(Transcribed page contents)
---*---

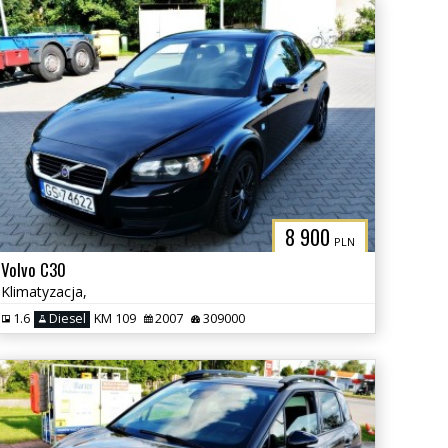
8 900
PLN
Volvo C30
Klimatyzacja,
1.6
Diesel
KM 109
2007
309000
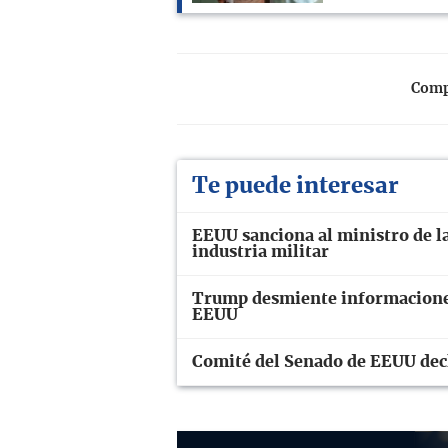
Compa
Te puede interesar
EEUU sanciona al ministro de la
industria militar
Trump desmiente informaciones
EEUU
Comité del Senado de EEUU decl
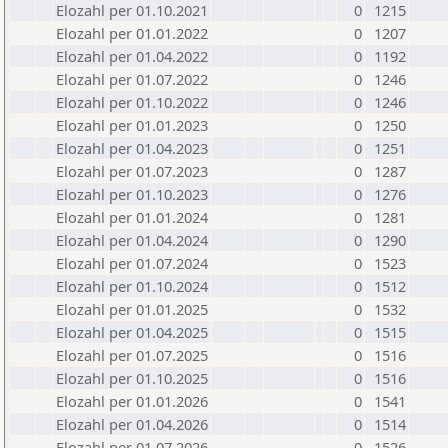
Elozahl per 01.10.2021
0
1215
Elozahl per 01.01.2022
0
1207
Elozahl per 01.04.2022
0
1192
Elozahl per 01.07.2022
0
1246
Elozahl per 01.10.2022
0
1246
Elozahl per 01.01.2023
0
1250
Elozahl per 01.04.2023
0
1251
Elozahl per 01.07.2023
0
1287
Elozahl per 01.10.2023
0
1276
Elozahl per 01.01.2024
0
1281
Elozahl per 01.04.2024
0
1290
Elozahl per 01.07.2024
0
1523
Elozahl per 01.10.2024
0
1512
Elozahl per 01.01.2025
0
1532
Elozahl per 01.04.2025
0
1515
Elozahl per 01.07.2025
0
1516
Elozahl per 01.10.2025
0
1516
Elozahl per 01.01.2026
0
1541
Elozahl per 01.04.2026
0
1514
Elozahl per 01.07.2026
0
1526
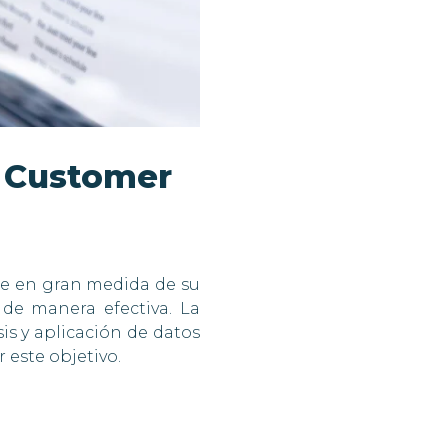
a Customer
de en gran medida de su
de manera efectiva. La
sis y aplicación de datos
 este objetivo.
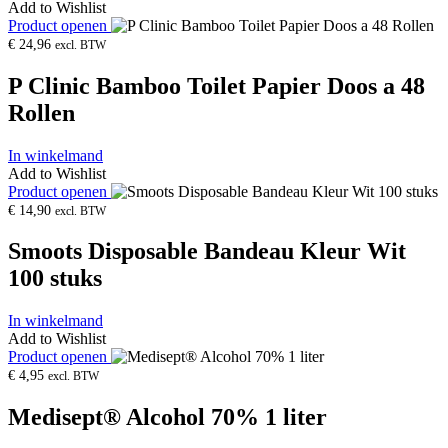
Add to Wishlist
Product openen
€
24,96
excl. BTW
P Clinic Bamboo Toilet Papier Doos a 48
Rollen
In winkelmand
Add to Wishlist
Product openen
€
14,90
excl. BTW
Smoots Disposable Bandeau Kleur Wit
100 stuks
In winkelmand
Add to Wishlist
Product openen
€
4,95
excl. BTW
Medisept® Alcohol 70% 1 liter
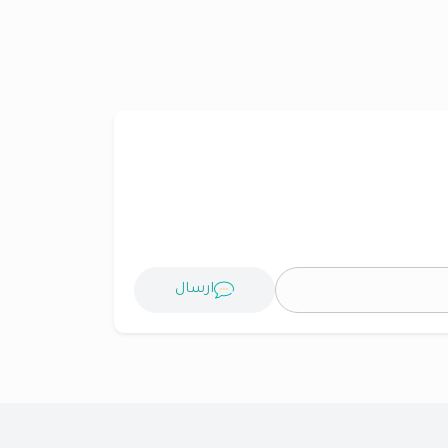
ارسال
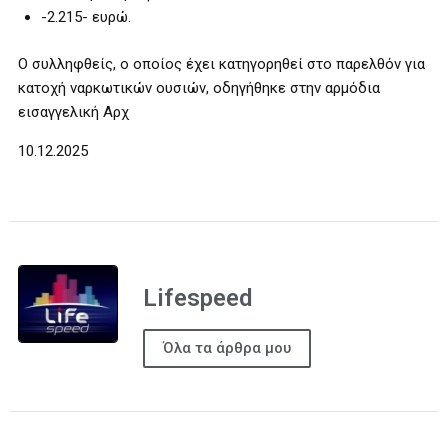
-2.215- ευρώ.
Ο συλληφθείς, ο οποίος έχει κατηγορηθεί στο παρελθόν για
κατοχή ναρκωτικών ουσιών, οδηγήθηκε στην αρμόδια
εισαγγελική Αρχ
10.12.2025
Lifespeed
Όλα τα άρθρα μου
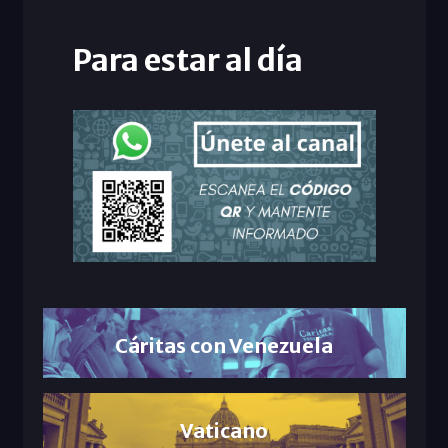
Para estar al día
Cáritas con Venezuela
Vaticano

---*---

# About this exercise:
Give the records again exactly as they stand, so that only the pictures are missing.

# Task response:
8 900
PLN
Volvo C30
Klimatyzacja,
1.6
Diesel
KM 109
2007
309000
Compa
Te puede interesar
EEUU sanciona al ministro de la
industria militar
Trump desmiente informaciones
EEUU
Comité del Senado de EEUU decl
Elozahl per 01.10.2021
0
1215
Elozahl per 01.01.2022
0
1207
Elozahl per 01.04.2022
0
1192
Elozahl per 01.07.2022
0
1246
Elozahl per 01.10.2022
0
1246
Elozahl per 01.01.2023
0
1250
Elozahl per 01.04.2023
0
1251
Elozahl per 01.07.2023
0
1287
Elozahl per 01.10.2023
0
1276
Elozahl per 01.01.2024
0
1281
Elozahl per 01.04.2024
0
1290
Elozahl per 01.07.2024
0
1523
Elozahl per 01.10.2024
0
1512
Elozahl per 01.01.2025
0
1532
Elozahl per 01.04.2025
0
1515
Elozahl per 01.07.2025
0
1516
Elozahl per 01.10.2025
0
1516
Elozahl per 01.01.2026
0
1541
Elozahl per 01.04.2026
0
1514
Elozahl per 01.07.2026
0
1526
a Customer
de en gran medida de su
de manera efectiva. La
sis y aplicación de datos
 este objetivo.
Add to Wishlist
Product openen
€
24,96
excl. BTW
P Clinic Bamboo Toilet Papier Doos a 48
Rollen
In winkelmand
Add to Wishlist
Product openen
€
14,90
excl. BTW
Smoots Disposable Bandeau Kleur Wit
100 stuks
In winkelmand
Add to Wishlist
Product openen
€
4,95
excl. BTW
Medisept® Alcohol 70% 1 liter
ارسال
-2.215- ευρώ.
Ο συλληφθείς, ο οποίος έχει κατηγορηθεί στο παρελθόν για
κατοχή ναρκωτικών ουσιών, οδηγήθηκε στην αρμόδια
εισαγγελική Αρχ
10.12.2025
Lifespeed
Όλα τα άρθρα μου
Para estar al día
Cáritas con Venezuela
Vaticano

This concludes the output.